Presiding judge Muhammed Saleh said, “Although the treason acts were proven, there has not been enough evidence to prove Abu Bakar Bashir was the leader of treason acts of trying to oust the lawful government.”
The prosecution had asked for Bashir to be sentenced to 15 years in prison, claiming he had supported a string of church bombings in Southeast Asia three years ago, and was involved in a plot to kill Indonesian President Megawati Sukarnoputri.
The judge said the shorter sentence took into account the 65-year-old cleric’s age and his polite behavior in court.
The preacher denied the charges against him and appealed to his supporters to react calmly to his sentencing.
“I cannot accept this, therefore I will appeal,” he said.
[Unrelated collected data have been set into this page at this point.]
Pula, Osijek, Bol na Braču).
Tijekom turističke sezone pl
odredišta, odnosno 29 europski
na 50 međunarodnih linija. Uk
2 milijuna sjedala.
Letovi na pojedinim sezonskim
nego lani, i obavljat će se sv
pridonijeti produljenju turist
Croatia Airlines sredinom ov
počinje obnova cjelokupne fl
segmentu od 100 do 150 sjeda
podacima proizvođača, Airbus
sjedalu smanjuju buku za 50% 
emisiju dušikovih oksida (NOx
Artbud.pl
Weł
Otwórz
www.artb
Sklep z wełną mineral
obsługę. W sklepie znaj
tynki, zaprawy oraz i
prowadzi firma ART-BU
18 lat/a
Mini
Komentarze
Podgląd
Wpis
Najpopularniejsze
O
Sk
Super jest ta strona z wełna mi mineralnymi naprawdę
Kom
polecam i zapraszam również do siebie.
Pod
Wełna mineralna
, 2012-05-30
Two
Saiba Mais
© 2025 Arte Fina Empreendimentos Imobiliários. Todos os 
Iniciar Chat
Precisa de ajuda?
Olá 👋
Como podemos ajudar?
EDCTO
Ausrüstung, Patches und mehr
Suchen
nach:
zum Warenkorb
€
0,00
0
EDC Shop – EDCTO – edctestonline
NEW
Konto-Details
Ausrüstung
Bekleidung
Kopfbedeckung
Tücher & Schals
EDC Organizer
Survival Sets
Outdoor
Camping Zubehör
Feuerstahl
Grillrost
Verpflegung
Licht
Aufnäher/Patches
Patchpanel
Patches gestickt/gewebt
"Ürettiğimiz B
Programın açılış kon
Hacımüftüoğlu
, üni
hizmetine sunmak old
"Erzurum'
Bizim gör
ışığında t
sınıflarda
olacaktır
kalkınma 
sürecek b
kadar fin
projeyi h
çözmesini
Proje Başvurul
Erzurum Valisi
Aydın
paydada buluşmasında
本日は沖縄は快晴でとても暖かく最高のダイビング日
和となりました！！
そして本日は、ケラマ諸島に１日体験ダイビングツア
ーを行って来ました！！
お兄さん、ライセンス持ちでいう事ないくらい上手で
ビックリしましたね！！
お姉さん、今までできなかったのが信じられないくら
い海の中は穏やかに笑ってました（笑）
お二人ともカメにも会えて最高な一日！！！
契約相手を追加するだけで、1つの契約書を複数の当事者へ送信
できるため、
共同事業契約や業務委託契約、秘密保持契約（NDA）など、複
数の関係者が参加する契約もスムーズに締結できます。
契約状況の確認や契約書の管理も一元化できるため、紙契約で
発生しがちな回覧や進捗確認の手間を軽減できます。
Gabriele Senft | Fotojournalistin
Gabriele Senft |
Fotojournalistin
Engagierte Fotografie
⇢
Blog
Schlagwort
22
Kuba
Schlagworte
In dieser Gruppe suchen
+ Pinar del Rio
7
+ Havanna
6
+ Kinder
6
“I ask you to remain orderly, and be careful of provocateurs from America,” he continued, as his supporters chanted, “Allahu Akbar” (God is greatest).
The Bashir case is seen as a gauge of Indonesia’s ability and willingness to prosecute Muslim extremists, and while the cleric’s sentence is lighter than many had hoped, it is considered meaningful that the Indonesian government now acknowledges the existence of the Jemaah Islamiyah organization.
Bashir became involved in Islamic politics in the 1950s, when he led a moderate Islamic group devoted to the peaceful establishment of an Islamic state. He is the co-founder of an Islamic boarding school that is considered to produce militants and radicals. Many of those charged in the 2002 Bali bombing were graduates of Bashir’s school.